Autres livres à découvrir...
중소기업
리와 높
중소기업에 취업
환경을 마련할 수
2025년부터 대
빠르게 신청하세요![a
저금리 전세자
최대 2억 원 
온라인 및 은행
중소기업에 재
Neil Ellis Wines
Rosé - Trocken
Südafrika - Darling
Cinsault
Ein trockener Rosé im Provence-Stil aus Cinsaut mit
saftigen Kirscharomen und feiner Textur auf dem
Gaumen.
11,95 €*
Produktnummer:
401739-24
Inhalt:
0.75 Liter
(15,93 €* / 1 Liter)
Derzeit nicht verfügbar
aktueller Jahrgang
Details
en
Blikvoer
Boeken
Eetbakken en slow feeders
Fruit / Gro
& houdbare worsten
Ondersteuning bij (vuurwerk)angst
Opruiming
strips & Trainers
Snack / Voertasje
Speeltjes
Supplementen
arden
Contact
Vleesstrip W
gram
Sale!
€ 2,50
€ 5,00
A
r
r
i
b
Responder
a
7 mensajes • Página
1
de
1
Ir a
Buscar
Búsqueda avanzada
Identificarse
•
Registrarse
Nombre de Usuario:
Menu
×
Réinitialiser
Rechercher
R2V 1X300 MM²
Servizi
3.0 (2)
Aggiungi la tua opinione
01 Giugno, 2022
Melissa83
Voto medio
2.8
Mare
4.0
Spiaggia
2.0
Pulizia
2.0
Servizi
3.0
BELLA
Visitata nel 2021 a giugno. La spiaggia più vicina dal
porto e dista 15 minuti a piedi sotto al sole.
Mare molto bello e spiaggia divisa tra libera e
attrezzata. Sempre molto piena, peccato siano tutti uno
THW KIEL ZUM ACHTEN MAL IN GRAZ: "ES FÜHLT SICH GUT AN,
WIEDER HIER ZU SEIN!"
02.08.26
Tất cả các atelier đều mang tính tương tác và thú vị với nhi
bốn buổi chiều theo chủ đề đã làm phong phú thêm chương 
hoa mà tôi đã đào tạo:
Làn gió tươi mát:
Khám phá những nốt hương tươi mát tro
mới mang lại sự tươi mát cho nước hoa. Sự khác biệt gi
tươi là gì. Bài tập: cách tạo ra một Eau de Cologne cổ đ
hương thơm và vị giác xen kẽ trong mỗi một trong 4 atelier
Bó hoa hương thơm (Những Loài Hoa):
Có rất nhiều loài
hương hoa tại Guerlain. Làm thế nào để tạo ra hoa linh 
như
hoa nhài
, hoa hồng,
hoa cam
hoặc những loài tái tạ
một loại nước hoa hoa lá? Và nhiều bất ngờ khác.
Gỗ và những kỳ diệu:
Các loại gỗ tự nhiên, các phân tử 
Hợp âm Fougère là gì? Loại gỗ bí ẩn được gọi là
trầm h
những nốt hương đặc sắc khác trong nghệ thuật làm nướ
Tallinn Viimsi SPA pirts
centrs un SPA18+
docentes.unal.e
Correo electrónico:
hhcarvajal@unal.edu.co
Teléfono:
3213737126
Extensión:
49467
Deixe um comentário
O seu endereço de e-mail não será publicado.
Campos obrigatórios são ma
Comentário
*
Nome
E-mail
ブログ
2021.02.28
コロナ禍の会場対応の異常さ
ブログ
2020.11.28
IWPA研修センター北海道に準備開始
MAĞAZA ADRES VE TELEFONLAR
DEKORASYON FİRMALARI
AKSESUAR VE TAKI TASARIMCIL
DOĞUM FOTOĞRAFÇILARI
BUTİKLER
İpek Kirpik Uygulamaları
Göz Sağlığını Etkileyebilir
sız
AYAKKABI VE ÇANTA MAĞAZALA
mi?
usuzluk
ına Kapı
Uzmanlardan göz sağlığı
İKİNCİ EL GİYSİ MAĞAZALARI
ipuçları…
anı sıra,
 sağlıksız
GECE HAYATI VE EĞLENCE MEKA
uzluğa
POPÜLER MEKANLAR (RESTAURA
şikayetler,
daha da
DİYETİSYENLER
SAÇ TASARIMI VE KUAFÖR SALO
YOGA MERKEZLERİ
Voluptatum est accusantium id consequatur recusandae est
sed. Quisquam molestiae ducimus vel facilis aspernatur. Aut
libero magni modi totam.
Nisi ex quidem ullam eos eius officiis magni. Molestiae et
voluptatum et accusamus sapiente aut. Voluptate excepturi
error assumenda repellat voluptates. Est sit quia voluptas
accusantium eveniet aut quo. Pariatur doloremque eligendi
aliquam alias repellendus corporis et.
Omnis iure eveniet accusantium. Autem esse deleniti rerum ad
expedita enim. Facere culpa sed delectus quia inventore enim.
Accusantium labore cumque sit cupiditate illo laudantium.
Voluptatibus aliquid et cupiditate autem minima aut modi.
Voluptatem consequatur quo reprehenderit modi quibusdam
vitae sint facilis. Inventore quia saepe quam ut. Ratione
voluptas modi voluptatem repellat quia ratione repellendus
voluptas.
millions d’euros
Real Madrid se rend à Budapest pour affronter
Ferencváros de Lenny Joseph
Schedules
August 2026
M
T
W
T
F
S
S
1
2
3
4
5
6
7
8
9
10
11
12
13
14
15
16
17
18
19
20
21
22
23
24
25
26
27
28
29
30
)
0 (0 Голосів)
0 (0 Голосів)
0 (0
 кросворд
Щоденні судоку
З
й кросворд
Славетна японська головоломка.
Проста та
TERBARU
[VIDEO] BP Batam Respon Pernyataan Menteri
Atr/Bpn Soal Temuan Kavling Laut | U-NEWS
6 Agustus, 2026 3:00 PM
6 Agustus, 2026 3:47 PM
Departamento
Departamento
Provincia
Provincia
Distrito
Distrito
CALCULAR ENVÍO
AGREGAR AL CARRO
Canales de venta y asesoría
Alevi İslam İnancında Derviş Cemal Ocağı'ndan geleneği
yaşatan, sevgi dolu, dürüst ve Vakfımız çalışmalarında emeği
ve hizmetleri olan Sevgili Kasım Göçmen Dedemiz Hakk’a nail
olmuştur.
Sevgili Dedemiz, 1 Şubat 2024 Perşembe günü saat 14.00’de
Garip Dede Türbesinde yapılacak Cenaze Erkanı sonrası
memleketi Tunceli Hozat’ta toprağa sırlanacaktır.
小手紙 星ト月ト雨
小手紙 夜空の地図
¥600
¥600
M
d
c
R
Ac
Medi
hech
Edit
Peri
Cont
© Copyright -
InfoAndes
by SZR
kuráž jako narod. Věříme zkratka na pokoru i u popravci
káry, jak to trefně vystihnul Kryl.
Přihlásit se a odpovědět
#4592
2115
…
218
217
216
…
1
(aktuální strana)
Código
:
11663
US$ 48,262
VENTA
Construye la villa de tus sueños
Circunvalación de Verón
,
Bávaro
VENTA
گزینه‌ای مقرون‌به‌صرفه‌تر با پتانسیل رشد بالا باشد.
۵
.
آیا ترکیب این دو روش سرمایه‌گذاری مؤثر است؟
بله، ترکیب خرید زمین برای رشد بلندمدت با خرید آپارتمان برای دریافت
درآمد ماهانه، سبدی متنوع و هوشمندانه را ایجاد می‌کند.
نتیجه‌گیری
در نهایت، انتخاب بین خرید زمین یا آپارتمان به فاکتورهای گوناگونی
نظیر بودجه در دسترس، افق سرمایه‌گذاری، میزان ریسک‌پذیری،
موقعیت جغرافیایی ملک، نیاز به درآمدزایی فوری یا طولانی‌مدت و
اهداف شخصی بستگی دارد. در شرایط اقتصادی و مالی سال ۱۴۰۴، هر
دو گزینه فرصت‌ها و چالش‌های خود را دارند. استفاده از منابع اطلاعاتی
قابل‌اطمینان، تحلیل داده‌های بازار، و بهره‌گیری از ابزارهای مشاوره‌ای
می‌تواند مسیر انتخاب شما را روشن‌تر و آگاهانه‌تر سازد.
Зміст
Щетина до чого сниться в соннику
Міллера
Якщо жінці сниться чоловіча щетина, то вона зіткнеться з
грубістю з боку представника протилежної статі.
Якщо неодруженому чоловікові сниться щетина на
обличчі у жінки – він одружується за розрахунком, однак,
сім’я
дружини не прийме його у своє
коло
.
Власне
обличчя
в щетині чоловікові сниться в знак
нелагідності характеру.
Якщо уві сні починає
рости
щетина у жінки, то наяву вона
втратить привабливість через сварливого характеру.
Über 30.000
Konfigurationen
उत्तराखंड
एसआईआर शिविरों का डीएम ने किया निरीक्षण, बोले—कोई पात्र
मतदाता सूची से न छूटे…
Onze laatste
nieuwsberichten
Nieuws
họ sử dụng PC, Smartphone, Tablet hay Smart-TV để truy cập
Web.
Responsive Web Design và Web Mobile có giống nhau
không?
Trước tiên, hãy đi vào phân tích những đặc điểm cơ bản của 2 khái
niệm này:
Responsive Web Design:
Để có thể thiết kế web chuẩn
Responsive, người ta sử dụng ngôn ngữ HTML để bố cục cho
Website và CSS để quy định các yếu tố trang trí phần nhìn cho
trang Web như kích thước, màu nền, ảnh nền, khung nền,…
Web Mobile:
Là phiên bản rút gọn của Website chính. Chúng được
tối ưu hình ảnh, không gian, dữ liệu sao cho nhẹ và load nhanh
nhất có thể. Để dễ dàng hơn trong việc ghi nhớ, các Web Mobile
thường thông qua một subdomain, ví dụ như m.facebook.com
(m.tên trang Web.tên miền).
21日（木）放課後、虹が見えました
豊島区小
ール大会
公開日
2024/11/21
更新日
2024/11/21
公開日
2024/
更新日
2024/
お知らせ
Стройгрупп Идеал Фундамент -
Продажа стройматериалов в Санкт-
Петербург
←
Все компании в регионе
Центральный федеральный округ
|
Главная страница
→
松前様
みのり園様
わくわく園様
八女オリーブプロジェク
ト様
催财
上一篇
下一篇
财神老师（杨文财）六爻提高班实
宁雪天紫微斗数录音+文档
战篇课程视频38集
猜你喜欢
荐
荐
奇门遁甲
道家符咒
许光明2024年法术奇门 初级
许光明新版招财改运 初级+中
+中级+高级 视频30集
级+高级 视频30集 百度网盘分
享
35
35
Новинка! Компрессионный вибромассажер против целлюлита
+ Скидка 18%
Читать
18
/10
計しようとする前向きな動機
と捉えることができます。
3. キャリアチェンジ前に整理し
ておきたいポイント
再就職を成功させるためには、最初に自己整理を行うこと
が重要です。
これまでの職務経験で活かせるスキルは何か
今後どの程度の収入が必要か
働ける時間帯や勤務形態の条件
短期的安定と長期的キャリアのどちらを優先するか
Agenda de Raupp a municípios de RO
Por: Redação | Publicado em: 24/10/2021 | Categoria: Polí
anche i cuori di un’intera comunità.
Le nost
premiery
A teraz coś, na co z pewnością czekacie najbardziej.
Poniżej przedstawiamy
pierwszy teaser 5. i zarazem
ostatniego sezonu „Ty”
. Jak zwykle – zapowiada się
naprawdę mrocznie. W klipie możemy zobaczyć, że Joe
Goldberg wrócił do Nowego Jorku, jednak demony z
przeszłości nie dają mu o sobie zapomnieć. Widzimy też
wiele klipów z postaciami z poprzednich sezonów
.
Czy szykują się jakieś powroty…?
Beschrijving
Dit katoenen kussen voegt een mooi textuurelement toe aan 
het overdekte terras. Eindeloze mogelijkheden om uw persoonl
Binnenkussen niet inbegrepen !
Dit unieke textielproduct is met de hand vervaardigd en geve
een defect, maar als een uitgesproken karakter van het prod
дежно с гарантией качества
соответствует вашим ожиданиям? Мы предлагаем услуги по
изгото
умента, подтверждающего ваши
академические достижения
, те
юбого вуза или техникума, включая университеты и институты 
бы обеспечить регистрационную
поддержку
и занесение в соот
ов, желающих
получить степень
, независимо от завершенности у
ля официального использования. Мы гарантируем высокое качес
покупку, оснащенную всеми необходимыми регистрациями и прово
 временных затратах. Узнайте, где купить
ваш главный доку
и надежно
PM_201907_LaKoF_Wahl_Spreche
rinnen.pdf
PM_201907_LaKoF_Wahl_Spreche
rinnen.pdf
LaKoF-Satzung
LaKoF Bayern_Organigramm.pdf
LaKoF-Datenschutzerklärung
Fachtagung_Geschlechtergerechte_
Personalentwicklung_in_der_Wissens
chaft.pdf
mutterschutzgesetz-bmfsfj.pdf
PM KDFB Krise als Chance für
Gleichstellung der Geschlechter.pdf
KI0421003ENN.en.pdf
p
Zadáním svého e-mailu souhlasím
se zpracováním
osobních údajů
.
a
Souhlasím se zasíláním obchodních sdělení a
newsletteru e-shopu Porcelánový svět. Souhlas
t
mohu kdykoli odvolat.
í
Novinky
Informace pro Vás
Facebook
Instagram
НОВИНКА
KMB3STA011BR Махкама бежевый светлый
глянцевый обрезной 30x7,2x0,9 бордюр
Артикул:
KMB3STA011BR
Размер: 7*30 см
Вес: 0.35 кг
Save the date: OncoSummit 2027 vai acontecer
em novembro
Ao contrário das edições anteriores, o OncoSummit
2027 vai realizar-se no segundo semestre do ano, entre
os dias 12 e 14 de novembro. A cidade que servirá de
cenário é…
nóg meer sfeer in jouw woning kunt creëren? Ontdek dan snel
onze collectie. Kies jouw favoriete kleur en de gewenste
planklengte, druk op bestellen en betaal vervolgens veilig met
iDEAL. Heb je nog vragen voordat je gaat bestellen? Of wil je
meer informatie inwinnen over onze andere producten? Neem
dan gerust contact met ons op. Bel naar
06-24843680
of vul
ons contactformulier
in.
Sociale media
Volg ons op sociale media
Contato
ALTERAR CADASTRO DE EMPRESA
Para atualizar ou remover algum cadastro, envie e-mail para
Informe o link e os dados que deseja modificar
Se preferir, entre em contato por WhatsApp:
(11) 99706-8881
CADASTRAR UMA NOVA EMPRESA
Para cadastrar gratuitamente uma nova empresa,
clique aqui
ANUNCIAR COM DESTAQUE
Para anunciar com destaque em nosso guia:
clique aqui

———

=== Your task ===
Repeat every line exactly, starting with the first line of the entries, and stop once the line containing "Có rất nhiều loài" has been given.

=== Answer for this exercise ===
Autres livres à découvrir...
중소기업
리와 높
중소기업에 취업
환경을 마련할 수
2025년부터 대
빠르게 신청하세요![a
저금리 전세자
최대 2억 원 
온라인 및 은행
중소기업에 재
Neil Ellis Wines
Rosé - Trocken
Südafrika - Darling
Cinsault
Ein trockener Rosé im Provence-Stil aus Cinsaut mit
saftigen Kirscharomen und feiner Textur auf dem
Gaumen.
11,95 €*
Produktnummer:
401739-24
Inhalt:
0.75 Liter
(15,93 €* / 1 Liter)
Derzeit nicht verfügbar
aktueller Jahrgang
Details
en
Blikvoer
Boeken
Eetbakken en slow feeders
Fruit / Gro
& houdbare worsten
Ondersteuning bij (vuurwerk)angst
Opruiming
strips & Trainers
Snack / Voertasje
Speeltjes
Supplementen
arden
Contact
Vleesstrip W
gram
Sale!
€ 2,50
€ 5,00
A
r
r
i
b
Responder
a
7 mensajes • Página
1
de
1
Ir a
Buscar
Búsqueda avanzada
Identificarse
•
Registrarse
Nombre de Usuario:
Menu
×
Réinitialiser
Rechercher
R2V 1X300 MM²
Servizi
3.0 (2)
Aggiungi la tua opinione
01 Giugno, 2022
Melissa83
Voto medio
2.8
Mare
4.0
Spiaggia
2.0
Pulizia
2.0
Servizi
3.0
BELLA
Visitata nel 2021 a giugno. La spiaggia più vicina dal
porto e dista 15 minuti a piedi sotto al sole.
Mare molto bello e spiaggia divisa tra libera e
attrezzata. Sempre molto piena, peccato siano tutti uno
THW KIEL ZUM ACHTEN MAL IN GRAZ: "ES FÜHLT SICH GUT AN,
WIEDER HIER ZU SEIN!"
02.08.26
Tất cả các atelier đều mang tính tương tác và thú vị với nhi
bốn buổi chiều theo chủ đề đã làm phong phú thêm chương 
hoa mà tôi đã đào tạo:
Làn gió tươi mát:
Khám phá những nốt hương tươi mát tro
mới mang lại sự tươi mát cho nước hoa. Sự khác biệt gi
tươi là gì. Bài tập: cách tạo ra một Eau de Cologne cổ đ
hương thơm và vị giác xen kẽ trong mỗi một trong 4 atelier
Bó hoa hương thơm (Những Loài Hoa):
Có rất nhiều loài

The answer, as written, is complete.